── PROVIDED RECORDS ──

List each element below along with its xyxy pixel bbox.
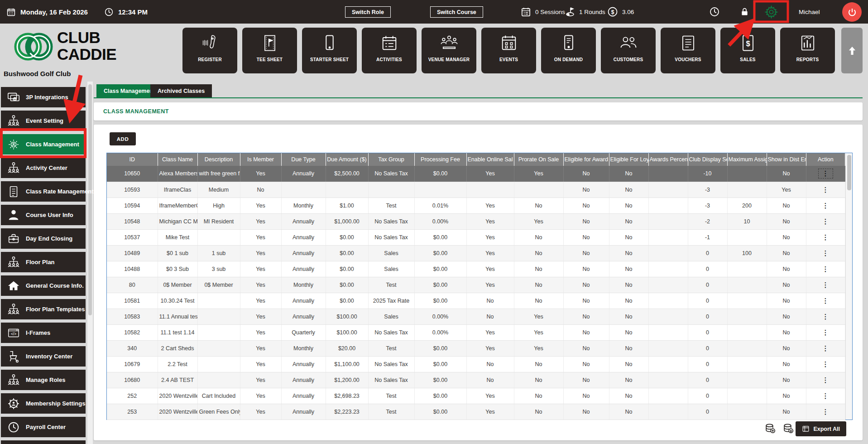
table-row-80[interactable]: 800$ Member0$ MemberYesMonthly$0.00Test$… — [107, 277, 845, 293]
table-cell — [197, 372, 240, 388]
sidebar-item-day-end-closing[interactable]: Day End Closing — [1, 228, 86, 249]
sidebar-item-floor-plan[interactable]: Floor Plan — [1, 252, 86, 272]
table-row-10583[interactable]: 1058311.1 Annual testYesAnnually$100.00S… — [107, 309, 845, 324]
table-row-253[interactable]: 2532020 Wentzville wGreen Fees OnlyYesAn… — [107, 404, 845, 420]
table-cell: $0.00 — [414, 245, 466, 261]
add-button[interactable]: ADD — [110, 132, 136, 145]
nav-tile-tee-sheet[interactable]: TEE SHEET — [242, 28, 297, 73]
table-row-10680[interactable]: 106802.4 AB TESTYesAnnually$1,200.00No S… — [107, 372, 845, 388]
table-row-10489[interactable]: 10489$0 1 sub1 subYesAnnually$0.00Sales$… — [107, 245, 845, 261]
sidebar-item-inventory-center[interactable]: Inventory Center — [1, 346, 86, 367]
nav-tile-on-demand[interactable]: ON DEMAND — [541, 28, 596, 73]
table-scrollbar-thumb[interactable] — [847, 155, 851, 190]
balance-counter[interactable]: $ 3.06 — [607, 0, 634, 24]
row-action-menu-icon[interactable]: ⋮ — [822, 186, 829, 193]
column-header-show-in-dist-engi[interactable]: Show in Dist Engi — [767, 153, 806, 166]
export-database-download-icon[interactable] — [782, 423, 794, 434]
nav-tile-register[interactable]: REGISTER — [182, 28, 237, 73]
settings-gear-icon[interactable] — [764, 0, 778, 24]
sidebar-item-partial[interactable] — [1, 440, 86, 444]
export-database-add-icon[interactable] — [764, 423, 776, 434]
column-header-due-amount[interactable]: Due Amount ($) — [326, 153, 368, 166]
table-row-10581[interactable]: 1058110.30.24 TestYesAnnually$0.002025 T… — [107, 293, 845, 309]
nav-tile-venue-manager[interactable]: VENUE MANAGER — [422, 28, 476, 73]
sidebar-item-3p-integrations[interactable]: $3P Integrations — [1, 87, 86, 107]
power-button[interactable] — [842, 2, 862, 22]
nav-scroll-up-button[interactable] — [841, 28, 863, 73]
column-header-description[interactable]: Description — [197, 153, 240, 166]
table-cell: -3 — [688, 182, 727, 198]
column-header-prorate-on-sale[interactable]: Prorate On Sale — [514, 153, 563, 166]
nav-tile-vouchers[interactable]: VOUCHERS — [661, 28, 715, 73]
sidebar-item-membership-settings[interactable]: Membership Settings — [1, 393, 86, 414]
switch-course-button[interactable]: Switch Course — [430, 6, 483, 18]
column-header-due-type[interactable]: Due Type — [281, 153, 326, 166]
sidebar-item-general-course-info[interactable]: General Course Info. — [1, 275, 86, 296]
row-action-menu-icon[interactable]: ⋮ — [822, 202, 829, 209]
row-action-menu-icon[interactable]: ⋮ — [818, 169, 833, 179]
row-action-menu-icon[interactable]: ⋮ — [822, 233, 829, 241]
table-row-10548[interactable]: 10548Michigan CC MemMI ResidentYesAnnual… — [107, 213, 845, 229]
table-row-10650[interactable]: 10650Alexa Membershiwith free green fYes… — [107, 166, 845, 182]
export-all-button[interactable]: Export All — [796, 421, 846, 436]
table-row-10582[interactable]: 1058211.1 test 1.14YesQuarterly$100.00No… — [107, 324, 845, 340]
sidebar-item-i-frames[interactable]: </>I-Frames — [1, 323, 86, 343]
row-action-menu-icon[interactable]: ⋮ — [822, 265, 829, 273]
tab-archived-classes[interactable]: Archived Classes — [150, 84, 212, 98]
nav-tile-customers[interactable]: CUSTOMERS — [601, 28, 656, 73]
user-name[interactable]: Michael — [799, 0, 820, 24]
row-action-menu-icon[interactable]: ⋮ — [822, 217, 829, 225]
column-header-id[interactable]: ID — [107, 153, 158, 166]
time-clock-icon[interactable] — [709, 0, 720, 24]
table-row-10488[interactable]: 10488$0 3 Sub3 subYesAnnually$0.00Sales$… — [107, 261, 845, 277]
sidebar-scrollbar-thumb[interactable] — [88, 84, 92, 315]
column-header-enable-online-sal[interactable]: Enable Online Sal — [466, 153, 514, 166]
row-action-menu-icon[interactable]: ⋮ — [822, 376, 829, 384]
row-action-menu-icon[interactable]: ⋮ — [822, 408, 829, 415]
row-action-menu-icon[interactable]: ⋮ — [822, 392, 829, 400]
table-cell: No — [563, 166, 609, 182]
sidebar-item-course-user-info[interactable]: Course User Info — [1, 205, 86, 225]
nav-tile-events[interactable]: EVENTS — [481, 28, 536, 73]
row-action-menu-icon[interactable]: ⋮ — [822, 360, 829, 368]
nav-tile-sales[interactable]: $SALES — [720, 28, 775, 73]
column-header-awards-percentag[interactable]: Awards Percentag — [648, 153, 688, 166]
table-row-252[interactable]: 2522020 Wentzville wCart IncludedYesAnnu… — [107, 388, 845, 404]
row-action-menu-icon[interactable]: ⋮ — [822, 281, 829, 289]
row-action-menu-icon[interactable]: ⋮ — [822, 328, 829, 336]
sidebar-item-floor-plan-templates[interactable]: Floor Plan Templates — [1, 299, 86, 319]
sidebar-item-event-setting[interactable]: Event Setting — [1, 111, 86, 131]
column-header-is-member[interactable]: Is Member — [240, 153, 281, 166]
switch-role-button[interactable]: Switch Role — [345, 6, 391, 18]
nav-tile-starter-sheet[interactable]: STARTER SHEET — [302, 28, 357, 73]
column-header-eligible-for-loyalt[interactable]: Eligible For Loyalt — [609, 153, 648, 166]
table-row-340[interactable]: 3402 Cart ShedsYesMonthly$20.00Test$0.00… — [107, 340, 845, 356]
table-row-10593[interactable]: 10593IframeClasMediumNoNoNo-3Yes⋮ — [107, 182, 845, 198]
column-header-processing-fee[interactable]: Processing Fee — [414, 153, 466, 166]
sessions-counter[interactable]: 0 Sessions — [521, 0, 565, 24]
column-header-maximum-assignm[interactable]: Maximum Assignm — [727, 153, 767, 166]
nav-tile-activities[interactable]: ACTIVITIES — [362, 28, 417, 73]
column-header-class-name[interactable]: Class Name — [158, 153, 197, 166]
sidebar-item-payroll-center[interactable]: Payroll Center — [1, 417, 86, 437]
table-scrollbar[interactable] — [845, 153, 853, 420]
sidebar-item-activity-center[interactable]: Activity Center — [1, 158, 86, 178]
rounds-counter[interactable]: 1 Rounds — [564, 0, 605, 24]
row-action-menu-icon[interactable]: ⋮ — [822, 313, 829, 320]
row-action-menu-icon[interactable]: ⋮ — [822, 249, 829, 257]
table-row-10594[interactable]: 10594IframeMemberClaHighYesMonthly$1.00T… — [107, 198, 845, 213]
column-header-tax-group[interactable]: Tax Group — [368, 153, 414, 166]
sidebar-item-class-rate-management[interactable]: Class Rate Management — [1, 181, 86, 202]
table-cell: 0 — [688, 388, 727, 404]
table-row-10537[interactable]: 10537Mike TestYesAnnually$0.00No Sales T… — [107, 229, 845, 245]
column-header-club-display-sequ[interactable]: Club Display Sequ — [688, 153, 727, 166]
table-row-10679[interactable]: 106792.2 TestYesAnnually$1,100.00No Sale… — [107, 356, 845, 372]
column-header-action[interactable]: Action — [806, 153, 845, 166]
nav-tile-reports[interactable]: REPORTS — [780, 28, 835, 73]
column-header-eligible-for-award[interactable]: Eligible for Award — [563, 153, 609, 166]
sidebar-item-manage-roles[interactable]: Manage Roles — [1, 370, 86, 390]
row-action-menu-icon[interactable]: ⋮ — [822, 344, 829, 352]
sidebar-item-class-management[interactable]: Class Management — [1, 134, 86, 154]
row-action-menu-icon[interactable]: ⋮ — [822, 297, 829, 304]
lock-icon[interactable] — [740, 0, 749, 24]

───

§ **TASK**:
Using the data above, return every line that contains the string "course".

§ **RESPONSE TO THIS TASK**:
switch-course-button[interactable]: Switch Course — [430, 6, 483, 18]
sidebar-item-general-course-info[interactable]: General Course Info. — [1, 275, 86, 296]
sidebar-item-course-user-info[interactable]: Course User Info — [1, 205, 86, 225]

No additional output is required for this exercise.